The paper also highlights the urgent need for the protection of skates and rays, which has previously been overlooked by conservation groups.
“Surprisingly, we have found that the rays, including sawfish, guitarfish, stingrays, and wedgefish, are generally worse off than the sharks, with five out of the seven most threatened families made up of rays,” says Dr. Colin Simpfendorfer, IUCN SSG Co-Chair. “While public, media and government attention to the plight of sharks is growing, the widespread depletion of rays is largely unnoticed. Conservation action for rays is lagging far behind, which only heightens our concern for this species group.”
Globally, the regions of most concern are the Indo-Pacific biodiversity triangle, as well as the Red and Mediterranean Seas, which border the African continent. In general, chondrichthyans found off the coast of Africa are faring badly. 24% of African species are threatened, compared with the global average of 17.4%. 18% are near threatened, which is 5.3% higher than the global figure.

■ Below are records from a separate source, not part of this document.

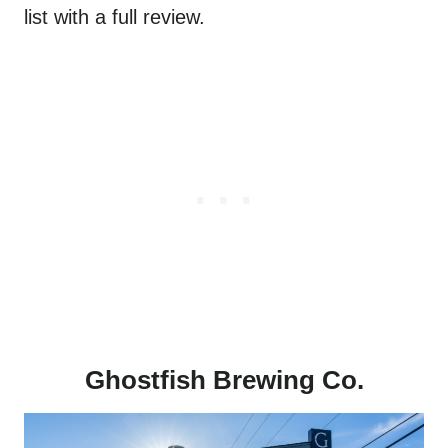
list with a full review.
Ghostfish Brewing Co.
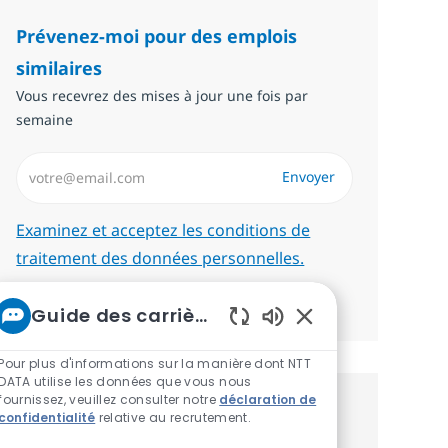
Prévenez-moi pour des emplois
similaires
Vous recevrez des mises à jour une fois par
semaine
Saisissez l’adresse email (Obligatoire)
Envoyer
Required
Examinez et acceptez les conditions de
traitement des données personnelles.
Gérer les alertes
Guide des carrières chez NTT
Sons de chatbot ac
Pour plus d'informations sur la manière dont NTT
DATA utilise les données que vous nous
fournissez, veuillez consulter notre
déclaration de
Recevez des recommandations
confidentialité
relative au recrutement.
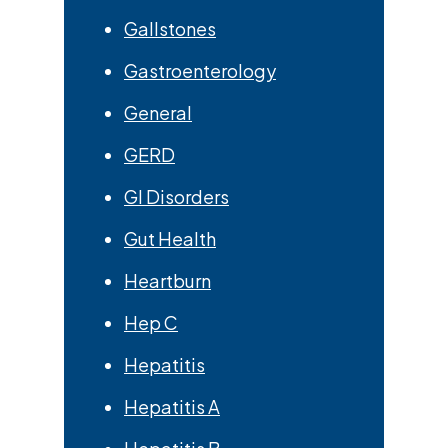
Gallstones
Gastroenterology
General
GERD
GI Disorders
Gut Health
Heartburn
Hep C
Hepatitis
Hepatitis A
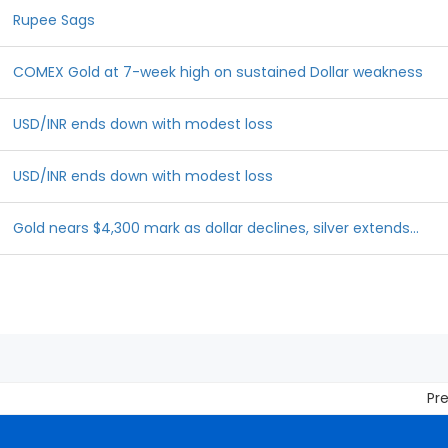
Rupee Sags
COMEX Gold at 7-week high on sustained Dollar weakness
USD/INR ends down with modest loss
USD/INR ends down with modest loss
Gold nears $4,300 mark as dollar declines, silver extends...
Prevent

The good news is that we are reasonably well informed about African chondrichthyans. Data deficient species are relatively low, at 38%, compared with the global total of 46.8%. This means that most African nations are better placed to make informed management decisions in an especially species-rich region. The Mozambique Channel, is one of the world’s most important biodiversity hotspots for many coastal and pelagic species.
Of particular concern is the high number of threatened endemic species in African waters. These animals have a very restricted distribution range and, once lost, cannot be replaced by immigration from populations elsewhere. The critically endangered ornate sleeper ray for example, was first named in 2007 and has only been spotted a handful of times, along a 310km short stretch of coast between KwaZulu Natal and the Eastern Cape.

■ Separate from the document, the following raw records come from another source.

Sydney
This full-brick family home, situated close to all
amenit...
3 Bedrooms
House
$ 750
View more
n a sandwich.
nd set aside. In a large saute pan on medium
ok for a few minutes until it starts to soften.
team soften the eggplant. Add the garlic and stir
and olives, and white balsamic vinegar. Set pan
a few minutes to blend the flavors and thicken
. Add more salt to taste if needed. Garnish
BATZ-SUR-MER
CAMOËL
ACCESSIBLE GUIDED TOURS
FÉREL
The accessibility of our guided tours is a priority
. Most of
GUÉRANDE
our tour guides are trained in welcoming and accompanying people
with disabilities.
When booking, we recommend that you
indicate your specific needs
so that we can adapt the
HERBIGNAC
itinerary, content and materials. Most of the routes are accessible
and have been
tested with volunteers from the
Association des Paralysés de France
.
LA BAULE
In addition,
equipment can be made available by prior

“Threatened endemics pose a serious management challenge, particularly when they occupy a very limited habitat and depth range,” says Sarah Fowler, Save Our Seas Foundation Principal Scientist (and past IUCN Shark Specialist Group Chair and leader of the Shark Red List Assessment). Several of the southern African endemics, mostly small colourful species of sharks and rays, are threatened with extinction because their entire distribution is fished intensively, but have received very little conservation attention.”
In November last year, the South African National Plan of Action for the Conservation and Management of Sharks was announced. This is essentially the national shark conservation guidebook. It provides information on the status of chondrichthyans in South Africa and examines how best to manage shark fishing and the trade of shark products in the South African context. Conservation plans like these, informed by Red List assessments, are crucial for the continued existence of sharks, rays and chimaeras and healthy functioning of marine ecosystems.
“If we keep going as we are, then there is a real risk that sharks and rays will be as mythical as krakens and seamonsters to our grandchildren. Declines can be, and have been arrested; sharks and rays can be saved. We know what to do, and this is laid out in the paper and the reports of the Shark Specialist Group,” says Dr Nick Dulvy, Save Our Seas Foundation Funded Researcher and IUCN SSG Co-Chair.